Tandis qu'il fendait la foule, conduisant son cheval à pied, la petite demoiselle le suivi. De loin seulement, il était bien trop connu, bien trop visible. Elle n'aimait pas être à découvert de la sorte et puis, ce n'était pas bon pour son image. Quelle image? Hé bien justement, aucune, et cela devait perdurer tant que possible. Jouée la comédie face aux marchands était toujours possible une fois qu'ils avaient l'habitude de vous voir et étaient capables de vous reconnaître. Mais ce n'était guère une chose que Kamélia appréciait. La franchise était dans son caractère, si agir à l'inverse de sa pensée lui était parfaitement possible, elle détestait ça. Au plus haut point. Traversant une place bondé la demoiselle resté perdu dans ses pensées, puis enfin son guide daigna s'arrêter. Devant une petite auberge. C'était la première fois qu'elle voyait cette bâtisse. Au moins n'avait-il pas menti pour le repas. Profitant que son attention soit à sa monture et son attache, Kamélia se faufila dans son dos, notamment grâce à l'arrivée d'un groupe de deux ou trois personnes allant dans l'auberge. Il n'était pas bien dur de s'y faufiler et de se faire toute petite. Une fois entrée dans le lieu, ses yeux parcourent brièvement l'endroit. Bruyant, comme toute auberge, mais propre. Une multitude de tables étaient disséminées de ça, de là, la plupart étant occupée. Tout comme le bar, bondé de personne, le pauvre serveur avait visiblement du mal à contenter tous les badauds agglutinés là. Contentée de ce lieu qui n'avait rien de louche, la jeune donzelle alla s'installer atour d'une petite table vide de monde, à l'abri des regards. Levant bien haut la main, elle appela d'une voix joyeuse l'autre serveur qui déambulait de table en table. Il arriva à sa hauteur d'une démarche traînante, la dévisageant sans aucune gêne. Il ne semblait guère content d'avoir une de ces sans abris dans son établissement. Sans prêter à son grognement de bienvenue, Kamélia commença sa commande d'une voix chantante.

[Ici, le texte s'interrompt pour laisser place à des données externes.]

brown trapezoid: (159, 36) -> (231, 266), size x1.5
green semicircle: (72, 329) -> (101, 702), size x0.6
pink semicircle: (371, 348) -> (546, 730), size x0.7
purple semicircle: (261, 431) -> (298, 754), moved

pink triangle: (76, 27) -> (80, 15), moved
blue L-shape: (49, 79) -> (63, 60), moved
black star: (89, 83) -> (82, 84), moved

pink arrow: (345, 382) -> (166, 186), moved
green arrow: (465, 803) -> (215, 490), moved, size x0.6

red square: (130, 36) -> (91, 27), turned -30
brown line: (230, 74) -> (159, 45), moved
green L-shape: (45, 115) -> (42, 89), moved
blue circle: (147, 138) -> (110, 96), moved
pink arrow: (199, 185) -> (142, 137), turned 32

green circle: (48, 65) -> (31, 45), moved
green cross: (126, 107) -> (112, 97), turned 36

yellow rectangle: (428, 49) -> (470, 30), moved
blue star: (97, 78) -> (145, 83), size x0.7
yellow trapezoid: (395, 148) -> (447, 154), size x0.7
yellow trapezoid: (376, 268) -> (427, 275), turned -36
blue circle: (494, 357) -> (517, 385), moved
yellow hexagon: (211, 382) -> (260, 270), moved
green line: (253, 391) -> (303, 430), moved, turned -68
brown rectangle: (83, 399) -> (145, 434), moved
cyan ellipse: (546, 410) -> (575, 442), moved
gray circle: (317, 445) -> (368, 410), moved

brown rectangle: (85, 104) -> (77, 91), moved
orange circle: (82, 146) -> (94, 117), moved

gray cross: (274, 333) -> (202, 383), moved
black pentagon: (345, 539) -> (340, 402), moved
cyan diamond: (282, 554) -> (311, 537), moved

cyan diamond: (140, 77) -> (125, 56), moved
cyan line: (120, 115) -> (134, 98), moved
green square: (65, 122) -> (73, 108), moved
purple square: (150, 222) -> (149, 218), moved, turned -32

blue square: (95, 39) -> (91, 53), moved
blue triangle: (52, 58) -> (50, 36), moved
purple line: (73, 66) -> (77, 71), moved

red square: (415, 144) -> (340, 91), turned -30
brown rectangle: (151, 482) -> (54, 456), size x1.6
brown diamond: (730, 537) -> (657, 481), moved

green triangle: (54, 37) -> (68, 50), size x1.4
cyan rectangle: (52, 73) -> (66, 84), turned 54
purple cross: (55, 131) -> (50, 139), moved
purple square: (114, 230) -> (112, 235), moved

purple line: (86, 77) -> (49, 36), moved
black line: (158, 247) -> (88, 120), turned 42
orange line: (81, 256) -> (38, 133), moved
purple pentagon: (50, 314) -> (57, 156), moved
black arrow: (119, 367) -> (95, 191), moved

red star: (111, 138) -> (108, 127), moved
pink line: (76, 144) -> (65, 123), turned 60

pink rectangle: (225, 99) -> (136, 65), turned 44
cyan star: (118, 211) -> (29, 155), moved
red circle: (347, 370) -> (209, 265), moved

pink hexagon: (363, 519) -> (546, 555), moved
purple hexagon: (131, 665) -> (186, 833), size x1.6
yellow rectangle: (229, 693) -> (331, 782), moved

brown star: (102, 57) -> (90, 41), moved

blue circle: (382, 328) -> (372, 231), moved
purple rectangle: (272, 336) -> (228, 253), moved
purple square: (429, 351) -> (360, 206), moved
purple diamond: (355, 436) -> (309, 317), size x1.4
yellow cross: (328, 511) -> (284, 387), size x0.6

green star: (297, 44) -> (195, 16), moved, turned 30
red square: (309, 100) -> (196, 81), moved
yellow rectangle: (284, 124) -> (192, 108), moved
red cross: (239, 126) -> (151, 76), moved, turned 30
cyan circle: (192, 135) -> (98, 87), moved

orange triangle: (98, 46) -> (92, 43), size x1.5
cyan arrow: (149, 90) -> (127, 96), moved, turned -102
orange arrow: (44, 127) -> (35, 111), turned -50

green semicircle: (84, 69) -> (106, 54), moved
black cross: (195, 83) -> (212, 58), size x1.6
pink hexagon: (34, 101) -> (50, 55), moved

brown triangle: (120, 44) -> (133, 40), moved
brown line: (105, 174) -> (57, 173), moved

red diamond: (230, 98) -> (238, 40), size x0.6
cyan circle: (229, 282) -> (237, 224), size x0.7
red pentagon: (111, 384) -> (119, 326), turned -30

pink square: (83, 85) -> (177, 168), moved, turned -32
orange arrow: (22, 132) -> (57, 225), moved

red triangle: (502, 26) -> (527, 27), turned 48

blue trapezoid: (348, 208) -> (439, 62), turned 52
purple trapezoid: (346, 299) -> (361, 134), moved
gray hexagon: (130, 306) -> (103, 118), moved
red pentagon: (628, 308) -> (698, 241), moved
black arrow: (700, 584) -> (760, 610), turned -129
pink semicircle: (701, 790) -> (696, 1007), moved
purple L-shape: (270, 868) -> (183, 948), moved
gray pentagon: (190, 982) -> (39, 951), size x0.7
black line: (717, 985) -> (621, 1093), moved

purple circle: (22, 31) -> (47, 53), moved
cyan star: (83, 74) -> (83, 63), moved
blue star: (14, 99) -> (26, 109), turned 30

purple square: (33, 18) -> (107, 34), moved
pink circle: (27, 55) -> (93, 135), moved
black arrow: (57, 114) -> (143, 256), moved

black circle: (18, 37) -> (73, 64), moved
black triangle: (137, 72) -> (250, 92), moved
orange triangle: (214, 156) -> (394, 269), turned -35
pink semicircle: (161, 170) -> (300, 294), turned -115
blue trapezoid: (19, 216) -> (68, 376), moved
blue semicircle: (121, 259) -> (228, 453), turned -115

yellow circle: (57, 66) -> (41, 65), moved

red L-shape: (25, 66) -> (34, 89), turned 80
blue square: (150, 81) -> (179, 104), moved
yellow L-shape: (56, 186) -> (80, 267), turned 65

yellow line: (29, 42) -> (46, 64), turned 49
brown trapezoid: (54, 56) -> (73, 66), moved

-Votre plus gros et meilleur plat de viande s'il vous plaît, avec... de l'eau.

L'eau était une boisson bien plus sûr que tous les breuvages qu'il devait servir en cet endroit.
Une lourde paluche vint boucher sa vue. Elle releva les yeux vers l'homme, grand sourire aux lèvres, mais rien n'y fit, il avait toujours cette abominable mine de rocket au visage.


-Oui?
-Ici, on paie avant de manger.
-Hoo.


D'un bon la demoiselle se leva, sur la pointe des pieds, attrapa l'épaule du serveur pour le mettre face à l'entrée. D'une petite pression elle le força à se courber de sorte que sa tête soit à hauteur égale de la sienne. Ce qui, visiblement, ne lui plaisait guère. Il se tint coi malgré tout, bien que ses yeux en disaient long sur son état d'esprit.

-Vous voyez le jeune homme là bas, assez grand, les cheveux bruns et la stature droite. Avec les gants dans les mains.

Il bougea légèrement la tête en guise d'assentiment.

-Et bien pour l'argent c'est lui que vous devez aller voir. Je vous en prit faîtes.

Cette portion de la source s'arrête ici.